___ Dataset extract ___
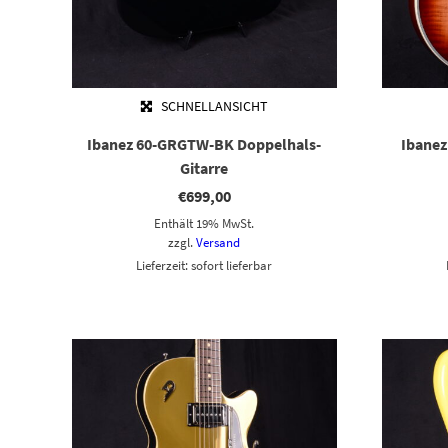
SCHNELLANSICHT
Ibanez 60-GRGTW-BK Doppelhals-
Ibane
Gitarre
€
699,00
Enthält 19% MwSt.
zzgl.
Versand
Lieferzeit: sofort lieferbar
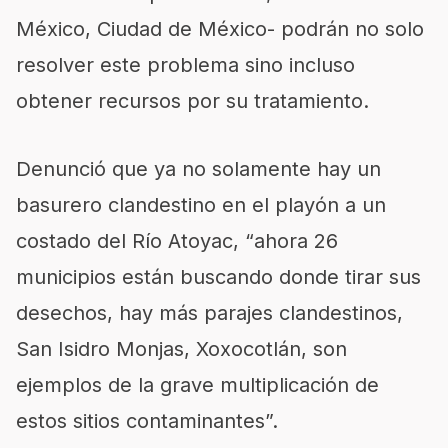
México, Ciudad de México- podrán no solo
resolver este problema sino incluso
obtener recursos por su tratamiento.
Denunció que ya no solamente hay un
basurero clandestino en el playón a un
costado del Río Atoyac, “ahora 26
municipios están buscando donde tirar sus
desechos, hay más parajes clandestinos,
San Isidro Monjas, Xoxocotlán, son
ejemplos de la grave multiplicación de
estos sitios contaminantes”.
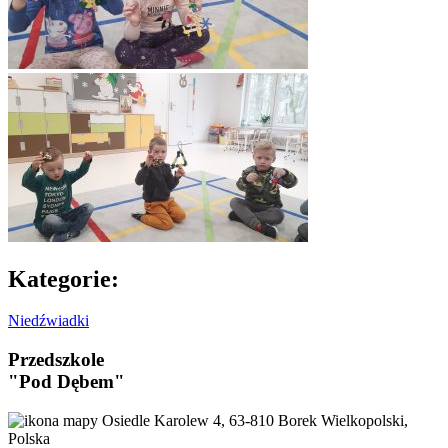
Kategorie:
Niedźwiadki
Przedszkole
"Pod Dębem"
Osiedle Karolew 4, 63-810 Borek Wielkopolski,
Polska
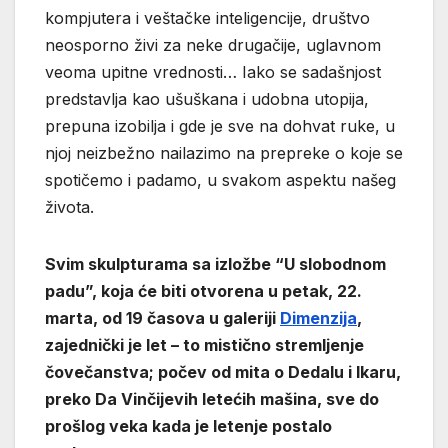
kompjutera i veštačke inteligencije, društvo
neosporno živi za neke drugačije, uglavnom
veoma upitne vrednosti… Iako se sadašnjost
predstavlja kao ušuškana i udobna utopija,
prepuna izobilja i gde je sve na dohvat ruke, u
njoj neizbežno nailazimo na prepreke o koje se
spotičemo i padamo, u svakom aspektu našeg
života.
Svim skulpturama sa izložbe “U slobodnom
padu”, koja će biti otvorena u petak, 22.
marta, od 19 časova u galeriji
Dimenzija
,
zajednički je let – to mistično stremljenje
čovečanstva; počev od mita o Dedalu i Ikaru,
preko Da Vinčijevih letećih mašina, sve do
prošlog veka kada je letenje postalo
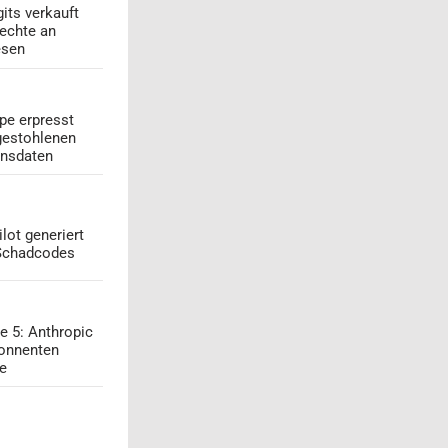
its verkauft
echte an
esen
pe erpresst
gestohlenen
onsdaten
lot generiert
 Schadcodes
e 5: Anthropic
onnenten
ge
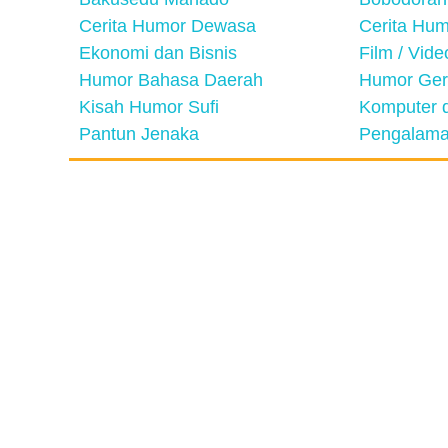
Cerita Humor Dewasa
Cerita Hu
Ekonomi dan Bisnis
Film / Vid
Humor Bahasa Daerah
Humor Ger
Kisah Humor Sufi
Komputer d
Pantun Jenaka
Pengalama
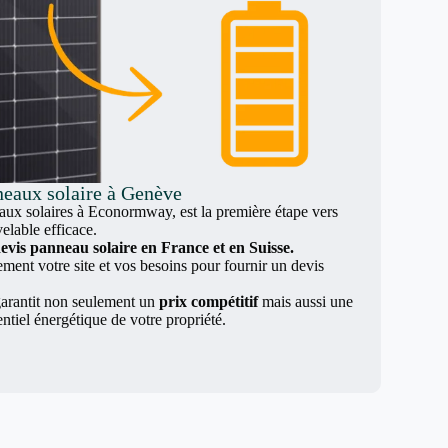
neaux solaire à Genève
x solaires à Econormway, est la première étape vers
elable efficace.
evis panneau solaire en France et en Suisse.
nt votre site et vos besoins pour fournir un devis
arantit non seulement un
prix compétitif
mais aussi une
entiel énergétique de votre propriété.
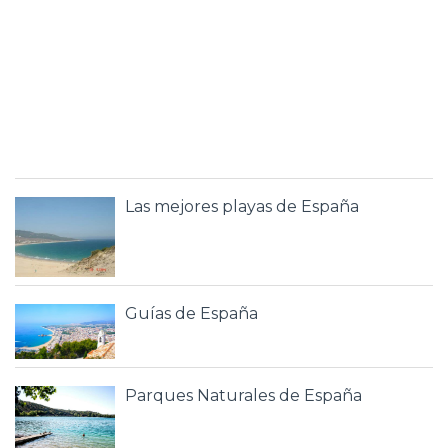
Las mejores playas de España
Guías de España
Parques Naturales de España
___
__Exercise goal__. Your answer must be an exact copy of the records, with every picture left out.

__Reply__.
SCHNELLANSICHT
Ibanez 60-GRGTW-BK Doppelhals-
Ibane
Gitarre
€
699,00
Enthält 19% MwSt.
zzgl.
Versand
Lieferzeit: sofort lieferbar
México, Ciudad de México- podrán no solo
resolver este problema sino incluso
obtener recursos por su tratamiento.
Denunció que ya no solamente hay un
basurero clandestino en el playón a un
costado del Río Atoyac, “ahora 26
municipios están buscando donde tirar sus
desechos, hay más parajes clandestinos,
San Isidro Monjas, Xoxocotlán, son
ejemplos de la grave multiplicación de
estos sitios contaminantes”.
Kategorie:
Niedźwiadki
Przedszkole
"Pod Dębem"
Osiedle Karolew 4, 63-810 Borek Wielkopolski,
Polska
kompjutera i veštačke inteligencije, društvo
neosporno živi za neke drugačije, uglavnom
veoma upitne vrednosti… Iako se sadašnjost
predstavlja kao ušuškana i udobna utopija,
prepuna izobilja i gde je sve na dohvat ruke, u
njoj neizbežno nailazimo na prepreke o koje se
spotičemo i padamo, u svakom aspektu našeg
života.
Svim skulpturama sa izložbe “U slobodnom
padu”, koja će biti otvorena u petak, 22.
marta, od 19 časova u galeriji
Dimenzija
,
zajednički je let – to mistično stremljenje
čovečanstva; počev od mita o Dedalu i Ikaru,
preko Da Vinčijevih letećih mašina, sve do
prošlog veka kada je letenje postalo
its verkauft
echte an
esen
pe erpresst
gestohlenen
onsdaten
lot generiert
 Schadcodes
e 5: Anthropic
onnenten
ge
Cerita Humor Dewasa
Cerita Hu
Ekonomi dan Bisnis
Film / Vid
Humor Bahasa Daerah
Humor Ger
Kisah Humor Sufi
Komputer d
Pantun Jenaka
Pengalama
neaux solaire à Genève
x solaires à Econormway, est la première étape vers
elable efficace.
evis panneau solaire en France et en Suisse.
nt votre site et vos besoins pour fournir un devis
arantit non seulement un
prix compétitif
mais aussi une
entiel énergétique de votre propriété.
Las mejores playas de España
Guías de España
Parques Naturales de España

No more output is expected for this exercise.